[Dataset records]
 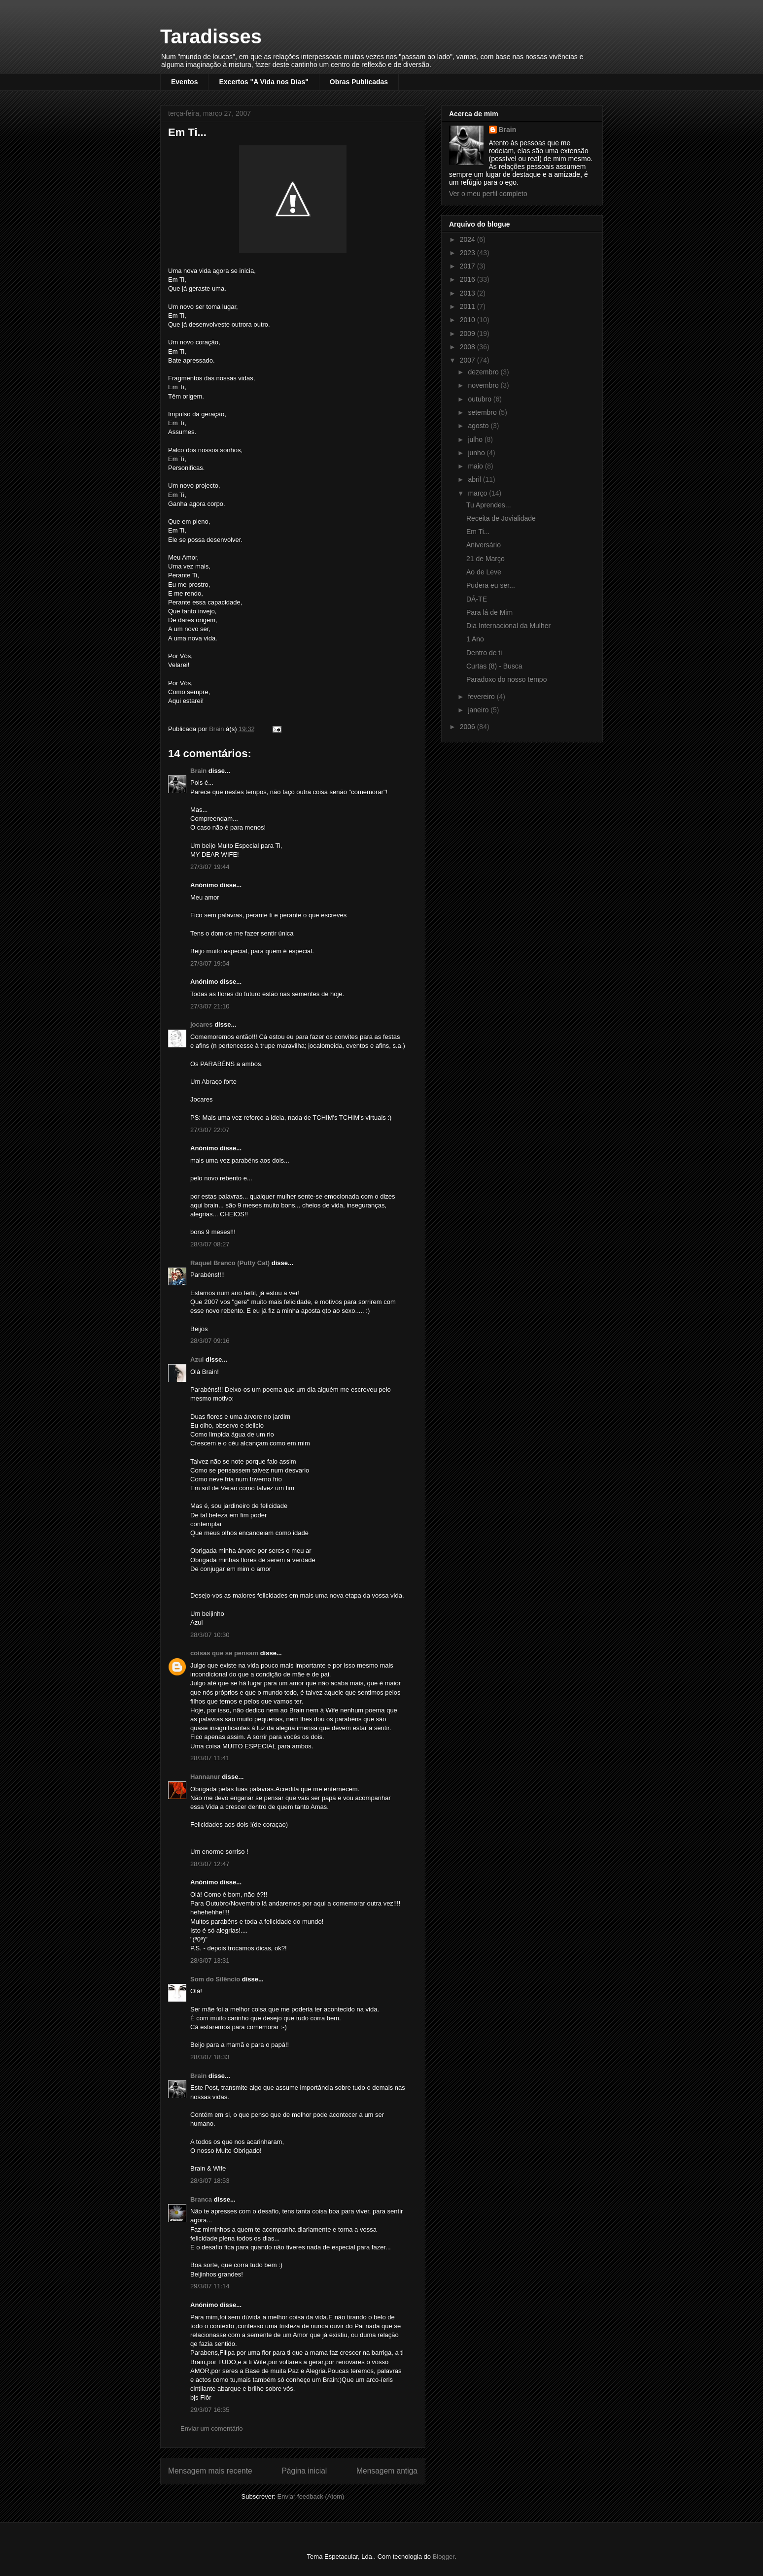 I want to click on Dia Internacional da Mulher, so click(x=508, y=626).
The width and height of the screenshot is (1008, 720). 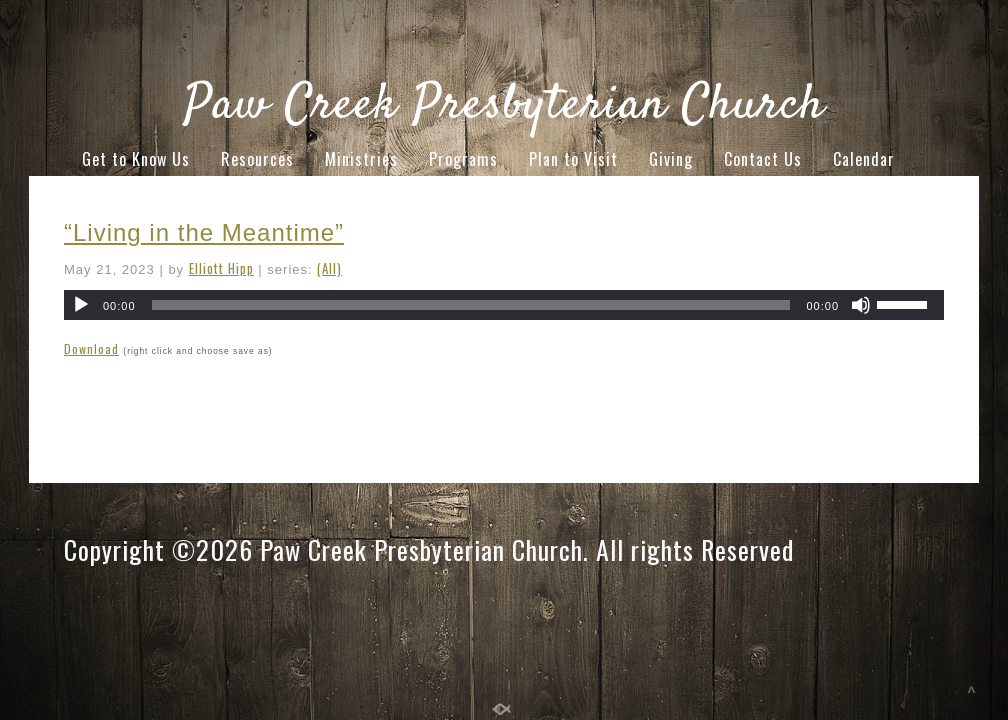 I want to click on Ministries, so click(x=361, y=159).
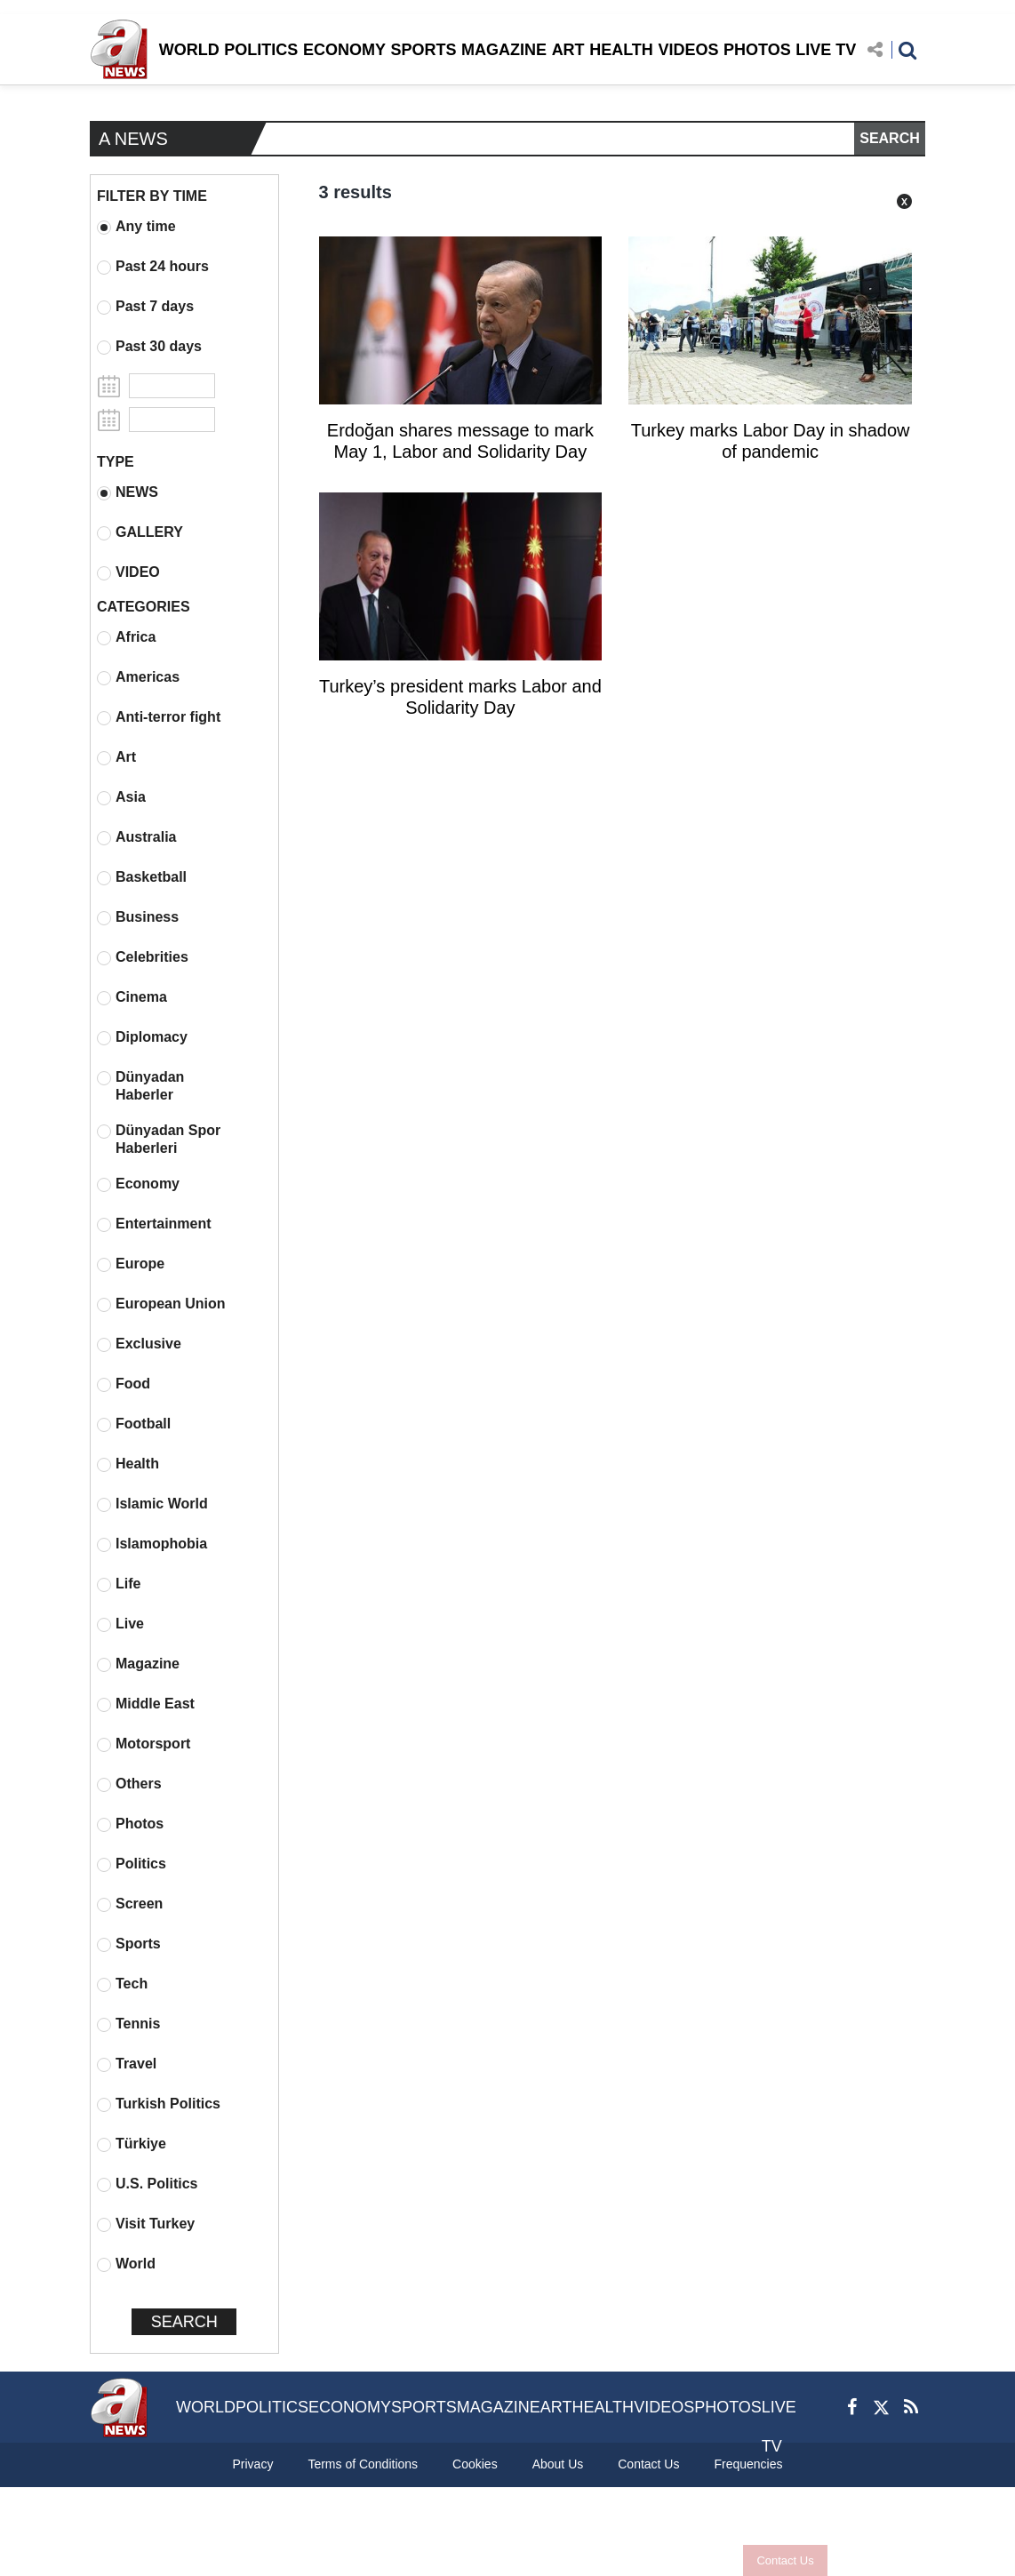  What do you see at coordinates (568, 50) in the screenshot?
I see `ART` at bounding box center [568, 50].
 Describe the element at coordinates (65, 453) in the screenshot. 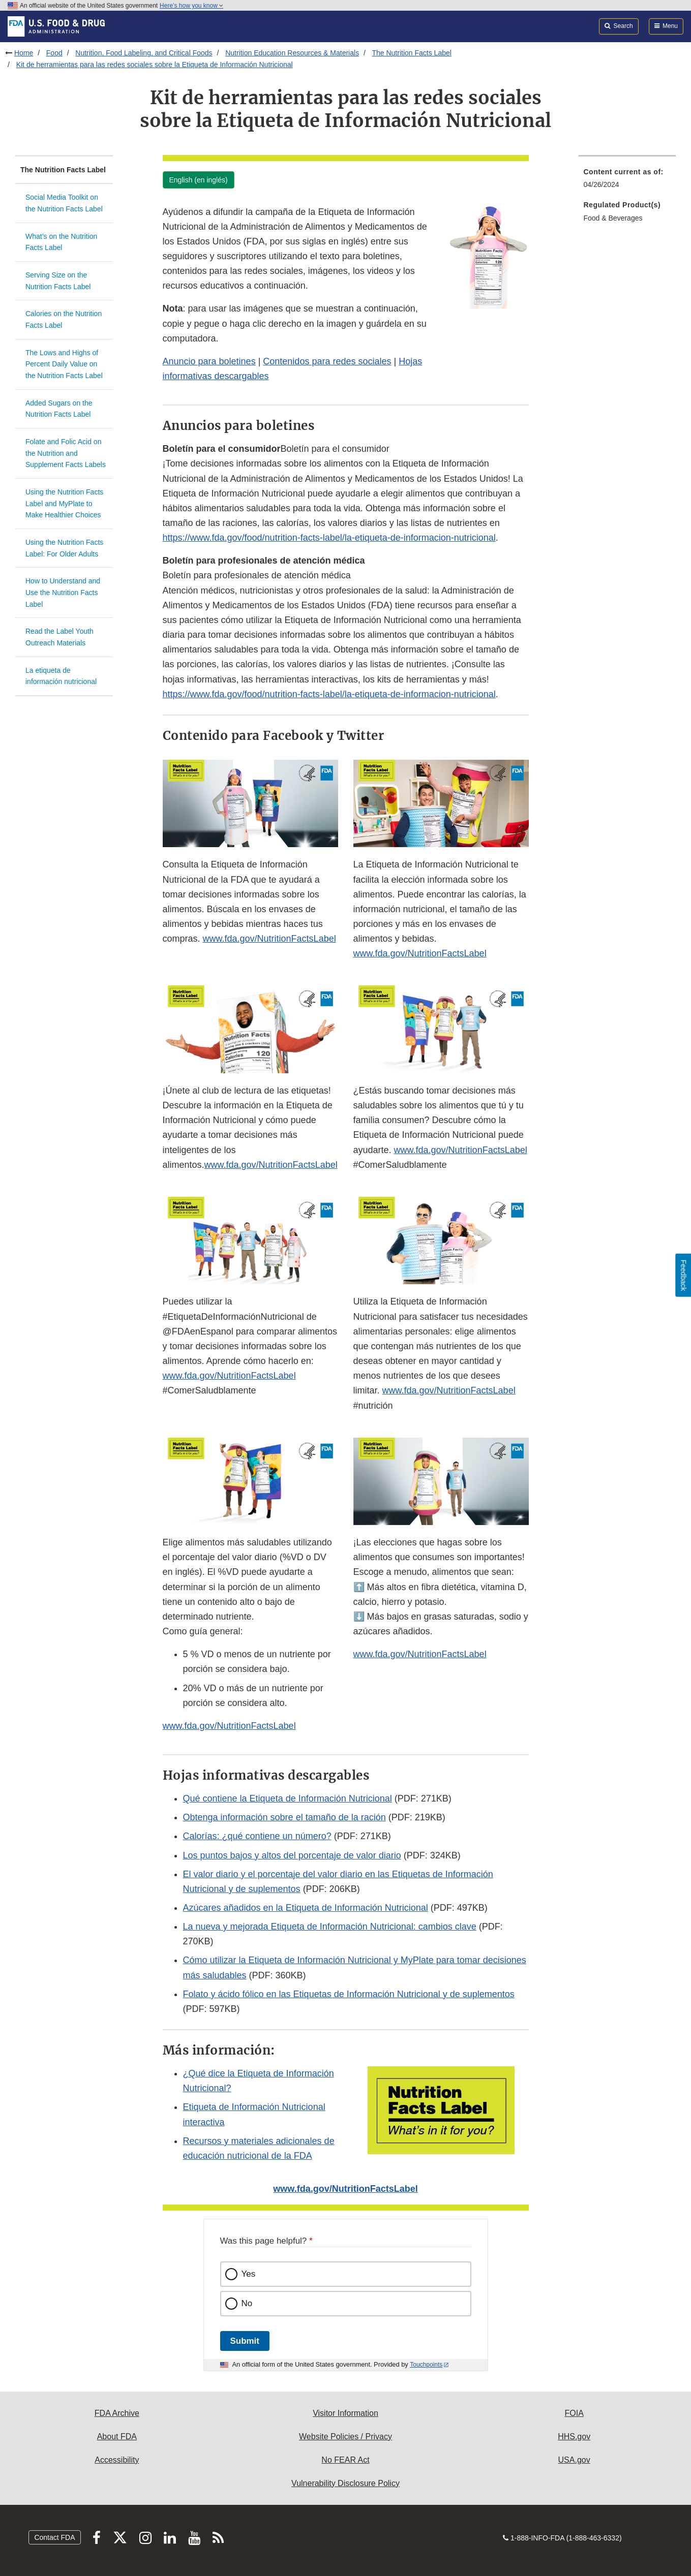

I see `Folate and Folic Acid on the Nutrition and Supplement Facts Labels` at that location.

* [Problem to solve]:
Leave the pictures out. Extract exactly the lines running from the one with "Describe the element" through the last entry, both ends included.

* [Solution to the exercise]:
 Describe the element at coordinates (65, 453) in the screenshot. 

I see `Folate and Folic Acid on the Nutrition and Supplement Facts Labels` at that location.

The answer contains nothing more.